Reconocerla es también una suerte de don instintivo y, por lo tanto, inexplicable. Así se diferencia al poeta del simple versificador ―aun el mejor―, como se sabe del buen cantante desde que abre la boca y suelta las primeras notas. Eso fue lo que sentí en Jetzabeth Fonseca aquellos días de noviembre y lo que encuentro, con regocijo, en este poemario desde cuyas ventanas se ve el mar en todos sus tonos, hasta llegar al índigo más profundo, el del corazón y el de la entraña.La semana pasada me preguntaban dos jóvenes colegas cómo encaminar sus esfuerzos para que el “mundo literario” supiera de su quehacer. “No tengo la menor idea”, les dije pensando en mis dos poemarios inéditos que duermen, desencantados y pacientes, entre los circuitos y bytes de la computadora. Muchas veces me pregunto para qué escribimos, para quién. ¿Qué esperanza tiene un poeta de que alguien más lo lea? ¿Sirve de algo la poesía en un mundo de tan falaces cofradías?

A veces lo pedestre de la vida nos hace perder, al menos de momento, esa noción, esa ilusión. Hace unas semanas quería subirme en la torre de alta tensión que está en el patio de la oficina donde trabajo. Un poste enorme que se alza unos veinte o treinta metros hacia el cielo. En su tronco, cementados, hay unos peldaños de hierro que yo soñaba escalar. “Ni se te ocurra que voy a ayudarte a trepar ahí”, me decía Orlando y nos reíamos. Un buen día, descocotada, a punto de atrofiarme las cervicales con tal de observar su altura, comprendí que lo que deseo es mirar al horizonte sin obstáculos.

Lo ratifiqué hace sólo un par de días mientras observaba una foto de La Habana tomada desde el piso 18 del edificio de becados de F y Tercera. Toda la ciudad a los pies y enfrente el mar, siempre el mar, índigo el mar de La Habana, esas aguas que son cárcel y bendición. Así las veía cada mañana a principios de los 90 más allá del convento de las capuchinas y del hospital Ameijeiras, desde aquel tercer nivel adonde llegaba, como un estertor, el ronquido de los barcos que entraban o salían de la bahía.

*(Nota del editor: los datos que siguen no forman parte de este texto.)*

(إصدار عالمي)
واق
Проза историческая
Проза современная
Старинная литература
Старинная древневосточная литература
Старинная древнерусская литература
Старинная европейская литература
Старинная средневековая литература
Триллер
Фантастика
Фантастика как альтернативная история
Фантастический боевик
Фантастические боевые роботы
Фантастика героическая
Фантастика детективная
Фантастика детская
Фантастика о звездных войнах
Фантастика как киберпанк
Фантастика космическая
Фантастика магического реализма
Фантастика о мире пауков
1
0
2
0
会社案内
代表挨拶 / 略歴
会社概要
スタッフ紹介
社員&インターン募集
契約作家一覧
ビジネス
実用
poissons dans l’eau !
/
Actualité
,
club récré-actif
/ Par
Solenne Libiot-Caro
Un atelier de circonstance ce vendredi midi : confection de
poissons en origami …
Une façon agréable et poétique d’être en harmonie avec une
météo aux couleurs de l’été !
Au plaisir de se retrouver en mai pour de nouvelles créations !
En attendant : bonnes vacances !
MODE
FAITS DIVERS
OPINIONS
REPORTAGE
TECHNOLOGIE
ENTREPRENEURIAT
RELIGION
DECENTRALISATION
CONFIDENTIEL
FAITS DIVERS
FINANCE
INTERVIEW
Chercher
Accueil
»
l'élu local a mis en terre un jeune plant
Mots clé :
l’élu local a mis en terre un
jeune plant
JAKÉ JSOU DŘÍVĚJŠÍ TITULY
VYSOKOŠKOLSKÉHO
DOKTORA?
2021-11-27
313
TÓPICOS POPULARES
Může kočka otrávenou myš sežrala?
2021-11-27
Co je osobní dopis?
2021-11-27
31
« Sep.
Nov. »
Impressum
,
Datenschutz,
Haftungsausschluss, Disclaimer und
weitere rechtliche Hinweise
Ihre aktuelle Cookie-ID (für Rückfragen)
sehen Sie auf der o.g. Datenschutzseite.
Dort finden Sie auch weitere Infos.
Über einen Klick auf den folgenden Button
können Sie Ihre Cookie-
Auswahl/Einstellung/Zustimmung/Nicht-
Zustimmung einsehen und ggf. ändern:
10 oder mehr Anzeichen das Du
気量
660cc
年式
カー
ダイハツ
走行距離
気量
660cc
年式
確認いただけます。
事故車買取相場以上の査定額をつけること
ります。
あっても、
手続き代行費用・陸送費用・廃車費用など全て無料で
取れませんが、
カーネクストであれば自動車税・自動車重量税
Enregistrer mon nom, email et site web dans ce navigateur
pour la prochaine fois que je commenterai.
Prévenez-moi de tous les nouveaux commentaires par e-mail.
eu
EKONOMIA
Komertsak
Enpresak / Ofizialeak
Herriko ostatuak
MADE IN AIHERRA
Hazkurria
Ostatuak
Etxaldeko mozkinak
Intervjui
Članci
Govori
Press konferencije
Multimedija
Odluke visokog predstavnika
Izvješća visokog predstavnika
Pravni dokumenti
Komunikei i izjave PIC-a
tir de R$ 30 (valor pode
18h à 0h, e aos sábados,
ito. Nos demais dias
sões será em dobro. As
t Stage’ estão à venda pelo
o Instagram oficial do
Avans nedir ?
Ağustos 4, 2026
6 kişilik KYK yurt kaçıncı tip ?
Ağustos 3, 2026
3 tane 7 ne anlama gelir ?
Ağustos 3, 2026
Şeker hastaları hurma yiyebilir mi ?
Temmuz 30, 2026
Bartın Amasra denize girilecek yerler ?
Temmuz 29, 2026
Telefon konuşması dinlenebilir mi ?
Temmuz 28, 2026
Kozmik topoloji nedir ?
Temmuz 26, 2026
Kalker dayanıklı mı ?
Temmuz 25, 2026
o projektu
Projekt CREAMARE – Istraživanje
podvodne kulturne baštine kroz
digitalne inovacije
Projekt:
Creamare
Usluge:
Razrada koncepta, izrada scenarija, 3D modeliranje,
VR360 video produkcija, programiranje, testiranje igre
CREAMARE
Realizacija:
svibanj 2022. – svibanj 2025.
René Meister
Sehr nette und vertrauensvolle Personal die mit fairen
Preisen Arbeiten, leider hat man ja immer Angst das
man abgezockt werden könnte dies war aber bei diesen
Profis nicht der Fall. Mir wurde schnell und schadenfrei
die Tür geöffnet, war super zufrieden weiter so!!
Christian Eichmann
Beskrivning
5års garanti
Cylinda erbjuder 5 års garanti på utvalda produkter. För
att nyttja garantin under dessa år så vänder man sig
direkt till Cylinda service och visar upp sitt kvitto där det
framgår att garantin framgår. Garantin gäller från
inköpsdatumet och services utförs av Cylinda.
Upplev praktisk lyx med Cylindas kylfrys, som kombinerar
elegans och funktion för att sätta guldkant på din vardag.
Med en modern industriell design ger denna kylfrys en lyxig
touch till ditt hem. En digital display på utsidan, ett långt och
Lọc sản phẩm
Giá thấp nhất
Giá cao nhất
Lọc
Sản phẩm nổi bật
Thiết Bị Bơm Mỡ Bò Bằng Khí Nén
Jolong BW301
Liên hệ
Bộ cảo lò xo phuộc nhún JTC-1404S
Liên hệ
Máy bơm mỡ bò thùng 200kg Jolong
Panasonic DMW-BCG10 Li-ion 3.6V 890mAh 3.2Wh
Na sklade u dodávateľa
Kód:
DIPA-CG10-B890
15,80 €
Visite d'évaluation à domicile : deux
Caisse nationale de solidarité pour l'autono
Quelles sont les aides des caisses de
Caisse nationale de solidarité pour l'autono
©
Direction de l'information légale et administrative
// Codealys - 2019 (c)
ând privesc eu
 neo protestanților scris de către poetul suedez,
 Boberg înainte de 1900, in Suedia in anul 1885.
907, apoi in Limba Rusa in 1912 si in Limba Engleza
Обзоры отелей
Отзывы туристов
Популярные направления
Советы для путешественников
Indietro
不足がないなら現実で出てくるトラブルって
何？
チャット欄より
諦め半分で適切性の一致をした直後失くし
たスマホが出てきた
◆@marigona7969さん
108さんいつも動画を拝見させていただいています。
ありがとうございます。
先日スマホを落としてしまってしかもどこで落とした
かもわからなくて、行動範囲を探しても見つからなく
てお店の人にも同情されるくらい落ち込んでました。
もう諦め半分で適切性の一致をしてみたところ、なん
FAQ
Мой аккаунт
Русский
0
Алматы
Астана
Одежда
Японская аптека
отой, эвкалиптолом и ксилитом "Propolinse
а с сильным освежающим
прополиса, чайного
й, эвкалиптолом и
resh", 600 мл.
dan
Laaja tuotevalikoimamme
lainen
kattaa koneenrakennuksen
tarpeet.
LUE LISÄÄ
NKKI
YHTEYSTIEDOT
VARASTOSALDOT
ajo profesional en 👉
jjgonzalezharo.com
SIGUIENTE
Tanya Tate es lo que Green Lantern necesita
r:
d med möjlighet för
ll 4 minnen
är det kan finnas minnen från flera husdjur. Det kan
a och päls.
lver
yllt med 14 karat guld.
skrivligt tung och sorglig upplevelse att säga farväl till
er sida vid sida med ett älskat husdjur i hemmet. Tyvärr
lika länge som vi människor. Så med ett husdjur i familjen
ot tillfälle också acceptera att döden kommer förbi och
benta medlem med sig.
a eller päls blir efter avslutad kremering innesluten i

Así las veía en Santiago, tan brillantes que enceguecían, con solo bajar alguna de sus lomas o mirar hacia el sur desde un balcón o una pendiente.

A veces, en la prisa de la cotidianidad, en el dar por sentado que la sensibilidad no trae más que sufrimiento, en el catalogar como absurdo todo impulso no práctico, en el prestar oídos a esa idea generalizada de que la madurez implica superar la ridiculez de perder el tiempo midiendo versos, no nos damos cuenta de cómo van acumulándose muros delante de los ojos. No sólo la fachada anaranjada del vecino o la pared de ladrillos del baño, que es mi horizonte durante las diez horas que permanezco en la inútil oficina. A veces quiero amurallarme el corazón, porque considerar bella a la vida requiere un nivel de optimismo, tolerancia y entusiasmo que se me antoja inaudito.

Entonces llegan, como un regalo, las letras de Jetzabeth, la sonrisa de los amigos, sus mensajes que son abrazos. Entonces digo, como Alejandro Sanz de su música: “no es que sea mi trabajo, es que es mi idioma”. Entonces redescubro que es una percepción personalísima, individual, inagotable, y veo poesía en el azul del cielo despejado de estos días, en esa Luna deslumbrante de diciembre, en la carrera libre de las ardillas por el muro, en el vuelo de los aviones y la celeridad del metro. Y en los trescientos pasos que me llevan a la esquina, en los zunzunes y las mariposas que liban de la bugambilia, en el dolor oscuro de lo perdido, en la bruma de los sueños, en las voces que hablan dentro de mi cabeza. Y también —por qué no— en el modo en que algunos balones se cuelan al fondo de la portería después de describir una elegante y límpida elíptica, o en la manera en que una bola sobrevuela la pizarra del jardín central diciendo adiós, adiós Lolita de mi vida.

Índigo —como las letras de Jetzabeth— o turquesa —como esas playas caribeñas que adornan el “escritorio” de mis computadoras—, así quiero ver el mar adondequiera que pose la vista. Y acaso lo logro si dejo que mi mirada traspase el muro de ladrillos, la fachada de los vecinos, los cerros y volcanes que sitian la ciudad. O si permito, simplemente, que la Poesía me lleve hasta el final de sus versos y desde allí me lo muestre. Siempre… una vez más.